İşte bu yeni dönemde bu anlayış kırıldı veya bu kabulün değiştirilmesi amacıyla çok şey yapıldı. 2003 yılından itibaren Diyanet üst yönetimine ‘akademisyen’ seçilirken eski kabulü beğenmeyen ve değiştirilmesinden yana olanlar seçilmiş görünüyor. Çoğunluğunun da Ankara Ü. İlahiyat fakültesi öğretim Üyelerince neşredilen İslamiyat Dergisi yönetici ve yazarları arasından seçilmiş olması, bu seçimlerin şuurla yapıldığını ortaya koyuyor. Bu derginin yayınlarındaki bakış penceresi, ‘Kuran’ın Tarihselliği’ görüşüne dayanıyor.
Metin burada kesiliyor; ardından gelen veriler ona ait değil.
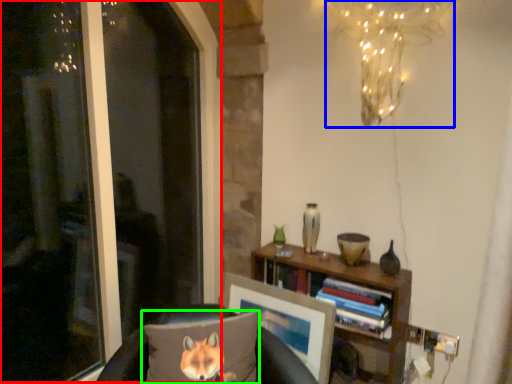 Question: Based on their relative distances, which object is nearer to window screen (highlighted by a red box)? Choose from lamp (highlighted by a blue box) and pillow (highlighted by a green box).

Choices:
 (A) lamp
 (B) pillow

Answer: (B) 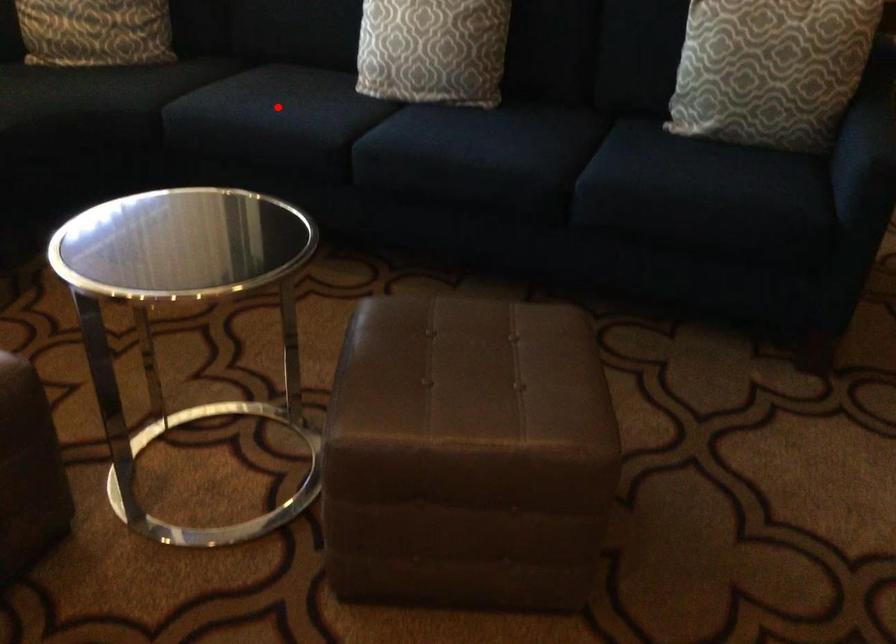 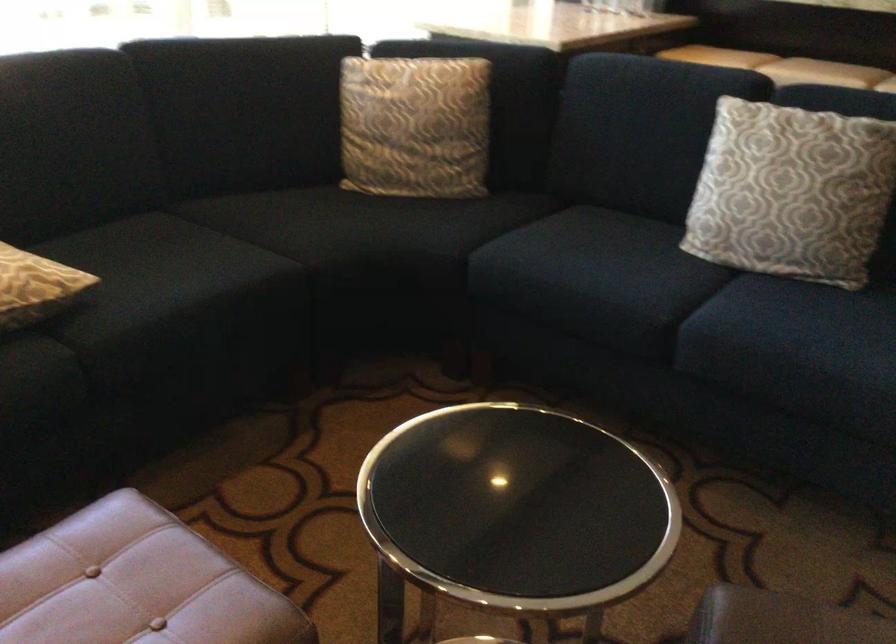 Question: I am providing you with two images of the same scene from different viewpoints. In image1, a red point is highlighted. Considering the same 3D point in image2, which of the following is correct?

Choices:
 (A) It is closer
 (B) It is farther

Answer: (A) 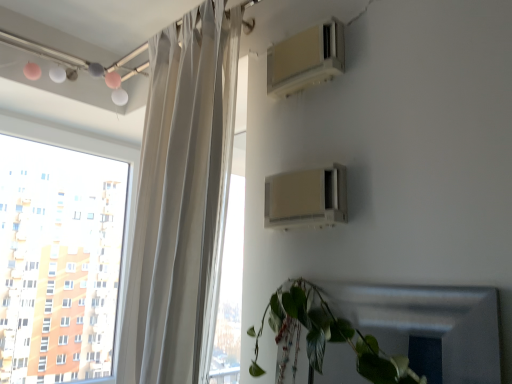 Question: Considering the relative positions of transparent glass window at upper left and beige plastic air conditioner at upper right, the second air conditioning viewed from the top, in the image provided, is transparent glass window at upper left to the right of beige plastic air conditioner at upper right, the second air conditioning viewed from the top, from the viewer's perspective?

Choices:
 (A) no
 (B) yes

Answer: (A)

Question: Is transparent glass window at upper left with beige plastic air conditioner at upper right, which ranks as the first air conditioning in bottom-to-top order?

Choices:
 (A) yes
 (B) no

Answer: (B)

Question: From a real-world perspective, does transparent glass window at upper left sit lower than beige plastic air conditioner at upper right, the second air conditioning viewed from the top?

Choices:
 (A) yes
 (B) no

Answer: (A)

Question: Is transparent glass window at upper left closer to camera compared to beige plastic air conditioner at upper right, the second air conditioning viewed from the top?

Choices:
 (A) no
 (B) yes

Answer: (A)

Question: Does transparent glass window at upper left have a lesser height compared to beige plastic air conditioner at upper right, the second air conditioning viewed from the top?

Choices:
 (A) yes
 (B) no

Answer: (B)

Question: Is point (287, 56) positioned closer to the camera than point (56, 178)?

Choices:
 (A) farther
 (B) closer

Answer: (B)

Question: From a real-world perspective, is beige plastic air conditioner at upper center, the 1th air conditioning in the top-to-bottom sequence, physically located above or below transparent glass window at upper left?

Choices:
 (A) below
 (B) above

Answer: (B)

Question: Would you say beige plastic air conditioner at upper center, which is counted as the 2th air conditioning, starting from the bottom, is inside or outside transparent glass window at upper left?

Choices:
 (A) outside
 (B) inside

Answer: (A)

Question: From their relative heights in the image, would you say beige plastic air conditioner at upper center, the 1th air conditioning in the top-to-bottom sequence, is taller or shorter than transparent glass window at upper left?

Choices:
 (A) short
 (B) tall

Answer: (A)

Question: Is green matte leafy plant at lower right bigger or smaller than transparent glass window at upper left?

Choices:
 (A) big
 (B) small

Answer: (B)

Question: Is green matte leafy plant at lower right situated inside transparent glass window at upper left or outside?

Choices:
 (A) inside
 (B) outside

Answer: (B)

Question: From a real-world perspective, is green matte leafy plant at lower right above or below transparent glass window at upper left?

Choices:
 (A) below
 (B) above

Answer: (A)

Question: In the image, is green matte leafy plant at lower right positioned in front of or behind transparent glass window at upper left?

Choices:
 (A) behind
 (B) front

Answer: (B)

Question: Relative to white sheer curtain at left, is beige plastic air conditioner at upper center, which is counted as the 2th air conditioning, starting from the bottom, in front or behind?

Choices:
 (A) front
 (B) behind

Answer: (B)

Question: Would you say beige plastic air conditioner at upper center, which is counted as the 2th air conditioning, starting from the bottom, is inside or outside white sheer curtain at left?

Choices:
 (A) inside
 (B) outside

Answer: (B)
Bu görüşe göre Kur’an’ın –en azından- bazı ayetleritarihsel metin’dir ve bunlara inanılması gerekmez’.

Konuya ilişkin en kısa tanım budur. Dergi yönetici yazarlarının çoğunluğu Diyanet kadrolarına (7-8 yıl geçici sürelerle izinli?!) atanmış olması yüzünden, dergi çıkarılamadığı için yayını sona erdi. Şimdi zaman yazdıklarını uygulama zamanı. Bu inanışı halka anlatmak belki gerekli değil; gerekli olsa bile bu koca koca ilahiyatçı –akademisyenlerin ‘Kuran’ın bazı ayetlerine inanmadıkları şeklinde bir anlayış çıkarsa ne olacak?’”(2).
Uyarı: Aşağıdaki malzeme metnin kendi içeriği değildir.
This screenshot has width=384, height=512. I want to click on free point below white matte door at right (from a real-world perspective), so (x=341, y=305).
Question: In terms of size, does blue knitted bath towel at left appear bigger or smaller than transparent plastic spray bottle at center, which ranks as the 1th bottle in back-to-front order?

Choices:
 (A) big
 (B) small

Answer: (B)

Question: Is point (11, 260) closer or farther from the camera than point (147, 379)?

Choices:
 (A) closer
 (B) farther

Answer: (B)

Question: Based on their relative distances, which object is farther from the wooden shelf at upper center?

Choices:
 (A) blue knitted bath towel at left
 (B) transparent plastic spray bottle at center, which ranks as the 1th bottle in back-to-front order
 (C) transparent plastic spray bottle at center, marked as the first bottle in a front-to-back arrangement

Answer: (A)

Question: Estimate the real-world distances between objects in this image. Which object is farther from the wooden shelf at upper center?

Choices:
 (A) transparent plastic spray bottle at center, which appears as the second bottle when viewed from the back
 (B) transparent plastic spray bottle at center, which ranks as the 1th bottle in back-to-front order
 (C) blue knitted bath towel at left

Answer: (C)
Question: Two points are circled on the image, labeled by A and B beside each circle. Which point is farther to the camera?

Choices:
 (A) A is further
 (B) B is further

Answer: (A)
DİB Başmüfettişi Dr. Abdulkadir Sezgin’in, Diyanet’teki akademisyenlerin uygulamalarını tenkit ederken dikkat çektiği bir ayrıntı gerçekten de çok ilginç. Şöyle diyor Dr. Sezgin:

“…Vatikan Ruhanileri gibi, ilçe ve İl Müftüleri dahil, herkese konumuna uygun şekilde süslü Sarık ve cübbe yapılması, konuk Devlet Başkanlarını karşılama ve cami gezdirme ‘resmi törenler’de bu süslü cüppelerin giyilmesi çok da dikkatimizi çekmedi veya rahatsız edici olmadı. ‘2596 sayılı bazı kisvelerin giyilemeyeceğine dair kanun ve bu kanunun tatbik suretini gösterir nizamname’ şeklinde de bir mevzuatımız olduğu bu süslü cüppeler yapılırken de, giyilirken de aklımıza gelmedi”(3).
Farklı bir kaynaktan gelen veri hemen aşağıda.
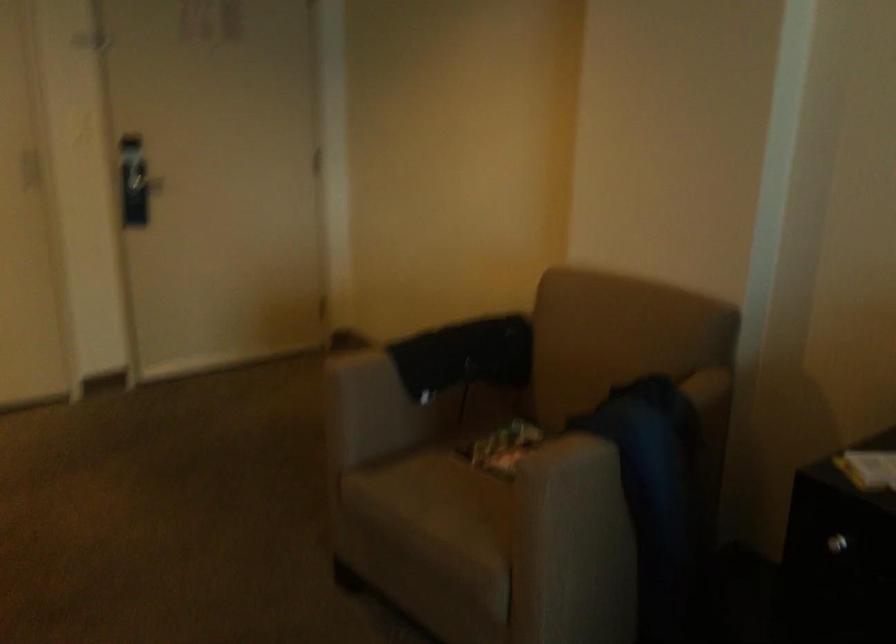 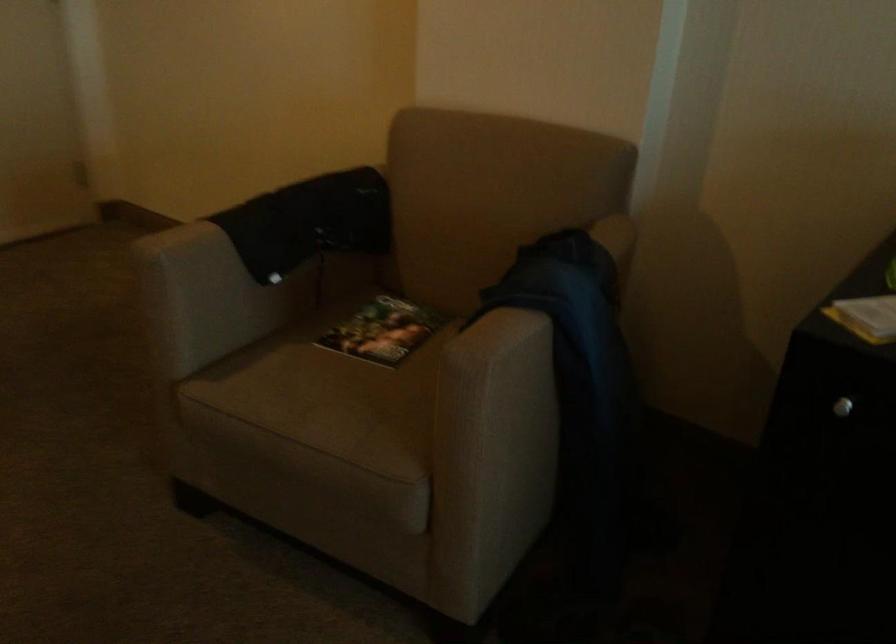 The point at (371, 368) is marked in the first image. Where is the corresponding point in the second image?

(201, 243) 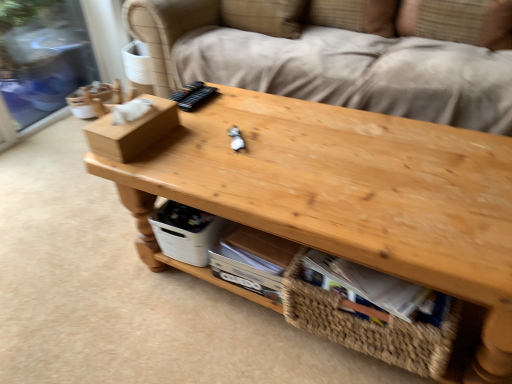 Question: Does white plastic storage box at lower center have a greater height compared to brown cardboard box at left?

Choices:
 (A) yes
 (B) no

Answer: (A)

Question: Does white plastic storage box at lower center appear on the left side of brown cardboard box at left?

Choices:
 (A) no
 (B) yes

Answer: (A)

Question: Is white plastic storage box at lower center not inside brown cardboard box at left?

Choices:
 (A) no
 (B) yes

Answer: (B)

Question: Does white plastic storage box at lower center have a larger size compared to brown cardboard box at left?

Choices:
 (A) yes
 (B) no

Answer: (A)

Question: Does white plastic storage box at lower center appear on the right side of brown cardboard box at left?

Choices:
 (A) yes
 (B) no

Answer: (A)

Question: From the image's perspective, is brown cardboard box at left above or below white plastic storage box at lower center?

Choices:
 (A) above
 (B) below

Answer: (A)

Question: Is point (161, 100) positioned closer to the camera than point (157, 236)?

Choices:
 (A) closer
 (B) farther

Answer: (A)

Question: Considering the positions of brown cardboard box at left and white plastic storage box at lower center in the image, is brown cardboard box at left wider or thinner than white plastic storage box at lower center?

Choices:
 (A) wide
 (B) thin

Answer: (A)

Question: Considering the relative positions of brown cardboard box at left and white plastic storage box at lower center in the image provided, is brown cardboard box at left to the left or to the right of white plastic storage box at lower center?

Choices:
 (A) left
 (B) right

Answer: (A)

Question: Is white plastic storage box at lower center spatially inside woven straw basket at lower center, or outside of it?

Choices:
 (A) outside
 (B) inside

Answer: (A)

Question: Based on their sizes in the image, would you say white plastic storage box at lower center is bigger or smaller than woven straw basket at lower center?

Choices:
 (A) big
 (B) small

Answer: (B)

Question: From the image's perspective, is white plastic storage box at lower center above or below woven straw basket at lower center?

Choices:
 (A) below
 (B) above

Answer: (B)

Question: Is white plastic storage box at lower center to the left or to the right of woven straw basket at lower center in the image?

Choices:
 (A) left
 (B) right

Answer: (A)

Question: Is woven straw basket at lower center taller or shorter than brown cardboard box at left?

Choices:
 (A) short
 (B) tall

Answer: (B)

Question: Considering the positions of point click(x=309, y=314) and point click(x=155, y=112), is point click(x=309, y=314) closer or farther from the camera than point click(x=155, y=112)?

Choices:
 (A) closer
 (B) farther

Answer: (A)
Abdulkadir Sezgin gerçekten de doğruları dile getirmektedir. Şahsen ben de iyi biliyorum ki; bir önceki Diyanet İşleri Başkanı Mehmet Nuri Yılmaz’ın zamanında din adamları tek tip elbise giyerlerdi: Siyah cübbe ve kırmızı fes üzerine beyaz sarık. Bu elbise Diyanet İşleri Başkanı için de geçerliydi. Bir farkla; Mehmet Nuri Yılmaz’ın siyah cübbesinin yaka kısmından başlayıp eteklerine varıncaya kadar, cübbesinin ön kısmında sarı sırma bulunuyordu. Ancak halen görevde bulunan Başkan Ali Bardakoğlu’nun giydiği elbise, cübbeden çok kaftana benzemektedir.

Gerek Prof. Dr. Ali Bardakoğlu’nun giydiği sırmalı elbise, gerekse aynı zamanda yakın arkadaşı da olan İstanbul Müftüsü Prof. Dr. Mustafa Çağrıcı’nın giymiş olduğu sırmalı elbise, geçtiğimiz yıllarda kendilerini ziyarete gelen Katolik Dünyası’nın ruhani lideri Papa 16. Benedictus’un elbisesini bile gölgede bırakmıştır! Bu sebeple Dr. Sezgin’in, “Diyanet Vatikanlaşıyor mu?” şeklinde sormuş olduğu soru gayet isabetli bir surudur.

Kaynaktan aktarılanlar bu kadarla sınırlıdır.